I take my seat at the long table in the Faculty Relations chamber—a room I've always found aggressively beige—and fold my hands. The committee filters in over the next few minutes. Seven members. I know four of them well. The other three are newer appointments, faces I've encountered only at faculty symposia. I nod as they settle. They nod back.

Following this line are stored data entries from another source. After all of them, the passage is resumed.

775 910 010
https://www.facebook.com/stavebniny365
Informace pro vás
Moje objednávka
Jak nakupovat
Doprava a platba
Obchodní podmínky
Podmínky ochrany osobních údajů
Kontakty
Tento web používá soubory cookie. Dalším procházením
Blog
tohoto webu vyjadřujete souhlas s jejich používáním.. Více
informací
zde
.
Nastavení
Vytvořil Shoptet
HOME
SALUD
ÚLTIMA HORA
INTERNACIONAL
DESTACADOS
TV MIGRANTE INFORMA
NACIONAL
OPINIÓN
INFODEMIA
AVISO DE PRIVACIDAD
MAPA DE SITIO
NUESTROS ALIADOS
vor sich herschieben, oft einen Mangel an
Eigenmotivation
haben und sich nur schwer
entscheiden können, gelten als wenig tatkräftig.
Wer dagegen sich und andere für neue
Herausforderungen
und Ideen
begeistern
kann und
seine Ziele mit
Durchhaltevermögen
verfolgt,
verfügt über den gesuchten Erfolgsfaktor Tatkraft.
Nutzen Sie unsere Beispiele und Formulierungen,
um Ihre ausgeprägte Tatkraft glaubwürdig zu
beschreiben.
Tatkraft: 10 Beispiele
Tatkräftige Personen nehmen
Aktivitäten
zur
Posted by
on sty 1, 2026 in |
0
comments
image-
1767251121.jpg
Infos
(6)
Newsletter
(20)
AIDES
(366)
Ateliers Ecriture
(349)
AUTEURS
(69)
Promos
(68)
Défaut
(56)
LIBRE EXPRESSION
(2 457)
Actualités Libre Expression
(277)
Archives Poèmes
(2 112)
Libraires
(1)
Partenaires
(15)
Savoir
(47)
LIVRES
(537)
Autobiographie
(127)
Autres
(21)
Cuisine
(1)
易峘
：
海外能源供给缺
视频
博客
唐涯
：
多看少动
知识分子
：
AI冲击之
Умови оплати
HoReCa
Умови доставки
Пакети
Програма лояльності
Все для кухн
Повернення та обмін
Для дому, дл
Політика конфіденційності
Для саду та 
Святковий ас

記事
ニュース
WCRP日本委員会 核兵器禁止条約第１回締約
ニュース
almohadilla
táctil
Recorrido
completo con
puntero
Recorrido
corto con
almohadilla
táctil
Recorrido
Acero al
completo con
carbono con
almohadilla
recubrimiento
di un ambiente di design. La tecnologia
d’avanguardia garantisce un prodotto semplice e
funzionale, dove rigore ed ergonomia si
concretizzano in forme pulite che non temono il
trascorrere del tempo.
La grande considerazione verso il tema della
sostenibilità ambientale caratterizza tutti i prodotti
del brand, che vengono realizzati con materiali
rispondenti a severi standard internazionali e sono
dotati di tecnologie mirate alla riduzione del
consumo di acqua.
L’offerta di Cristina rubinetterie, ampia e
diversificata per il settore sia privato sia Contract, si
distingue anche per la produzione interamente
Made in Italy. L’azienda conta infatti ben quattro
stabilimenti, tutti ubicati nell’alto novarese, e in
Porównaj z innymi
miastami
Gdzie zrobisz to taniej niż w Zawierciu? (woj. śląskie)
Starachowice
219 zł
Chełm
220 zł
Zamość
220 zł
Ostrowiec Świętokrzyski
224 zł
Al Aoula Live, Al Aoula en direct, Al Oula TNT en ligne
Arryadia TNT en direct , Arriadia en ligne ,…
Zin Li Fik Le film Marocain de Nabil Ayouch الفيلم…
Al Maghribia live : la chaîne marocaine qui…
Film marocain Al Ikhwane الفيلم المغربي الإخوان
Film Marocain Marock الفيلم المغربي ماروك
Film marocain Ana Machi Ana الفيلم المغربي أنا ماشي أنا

Then Councillor Dresh arrives.

I have known Yenne Dresh for eleven years. A Mlok scientist, she is brilliant, relentlessly political, and has never once madea decision based on anything other than institutional calculus. When we heard the case for Thorne Valtheris years ago, she was the one who advised me on what arguments to make…how to decide what to do.

She takes the chair at the head of the table and doesn't look at me as she opens her agenda file.

I keep my expression neutral.

We begin.

The first twenty minutes proceed exactly as I anticipated. I present the documentation. I explain the timeline. I note that the relationship developed after significant professional collaboration, that I am disclosing proactively and in accordance with policy, and that I am requesting reassignment of supervisory duties effective immediately so that Walker's project can continue without institutional conflict.

"Her research is at a critical stage," I say. "A change in formal supervision need not interrupt her timeline. I've drafted a handover memo. I'm prepared to remain as an informal consultant, if the committee deems that appropriate."

Silence.

Then Councillor Veth—one of the newer faces, a Merati with the particular brand of studied neutrality that tends to precede an unpleasant observation—says: "And the researcher in question. She initiated the relationship?"

"It was mutual," I say.

"But she is human."

"Yes."

"And a doctoral candidate."

"A postdoctoral fellow," I correct, keeping my voice even. "She completed her doctorate at Stanford. She is here on a research fellowship, not as a student."

Veth nods slowly, as if I've said something he'll want to return to later.